Every week at Movie Mezzanine, we pick some of the best films currently on Netflix Instant. Whether they are big releases or hidden gems, these movies make your subscription worth the price. Read on for this week’s picks.
…
With Gore Verbinski’s latest piece of live-action/CGI bloat justifiably floundering, it is comforting to know his best film is on Netflix to wash the bad taste of Tonto out of one’s mouth. As ultimately frivolous and outsized as the director’s other big-time work, Rango benefits from being fully animated. This permits Verbinski to indulge in his surreal tics to their fullest extent even as the results are more fluid than his mixes of live-action and gargantuan effects. But as silly as this referential Western is, it also boasts, strangely, his most human characters, as well as Johnny Depp’s most pleasing, nuanced performance in nearly a decade. With any luck, when people’s discuss Verbinski’s Western in the future, this is the film they will be talking about.

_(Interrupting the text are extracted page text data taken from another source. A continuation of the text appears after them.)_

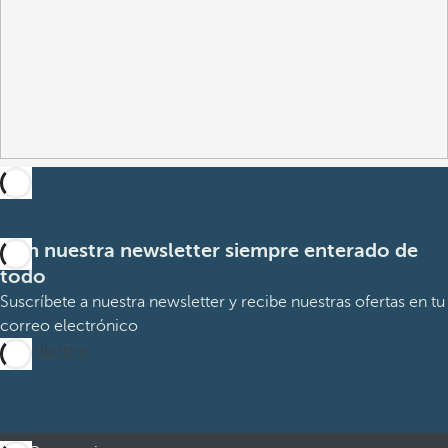
Con nuestra newsletter siempre enterado de
todo
Suscríbete a nuestra newsletter y recibe nuestras ofertas en tu
correo electrónico
Suscribirme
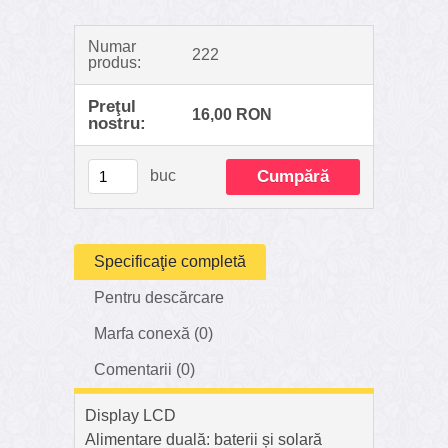
Numar
222
produs:
Preţul
16,00 RON
nostru:
buc
Specificaţie completă
Pentru descărcare
Marfa conexă (0)
Comentarii (0)
Display LCD
Alimentare duală: baterii și solară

For those who managed this indie just before the end of last year, Starlet was an unexpected end-of-year discovery, and I’ve been eagerly awaiting it for months. The film concerns a friendship formed between a 21-year-old and an octogenarian linked to a sum of cash the young woman discovers in the older person’s sold thermos. This year’s surprising number of indies focused on older characters (This Is Martin Bonner, Museum Hours, even Before Midnight) has made the thought of Starlet even more appealing, and the promise of revelatory performances of Dree Hemingway and Besedka Johnson places it at the top of my queue.

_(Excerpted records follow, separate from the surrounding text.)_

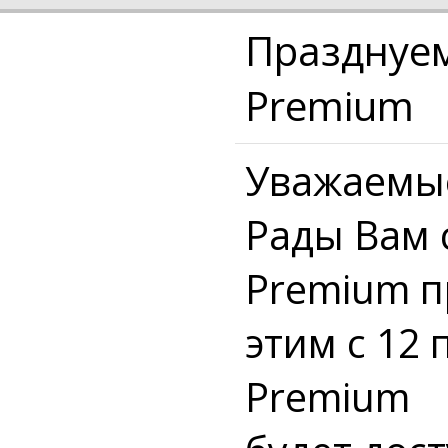
Празднуем
Premium
Уважаемые
Рады Вам 
Premium пр
этим с 12 
Premium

Strange Days (Kathryn Bigelow, 1995)
Strange Days’ appearance on Netflix is less a cause for celebration for those who’ve yet to see it than those who need to rewatch it to get their heads around it. This is especially true for this writer, who only ever saw it once in his teens on TV and has long needed to revisit it. Perhaps the best of the mid-’90s cyber movies (not that competition is stiff), Strange Days stands to have aged better than its peers for its reliance on spaces outside its VR constructions, thus freeing it from an overreliance on a technological future which already seems obsolete. Then again, I’m curious to see how those VR clips play now in the context of knowing about her early background in avant-garde art. — Jake Cole
One thought on “Netflix Instant Picks (7/12/13—7/18/13)”
Nice picks, Jake! Especially with Strange Days because I’m still of the opinion that it’s Bigelow’s best, and probably her most inspired. Then again, that’s just me.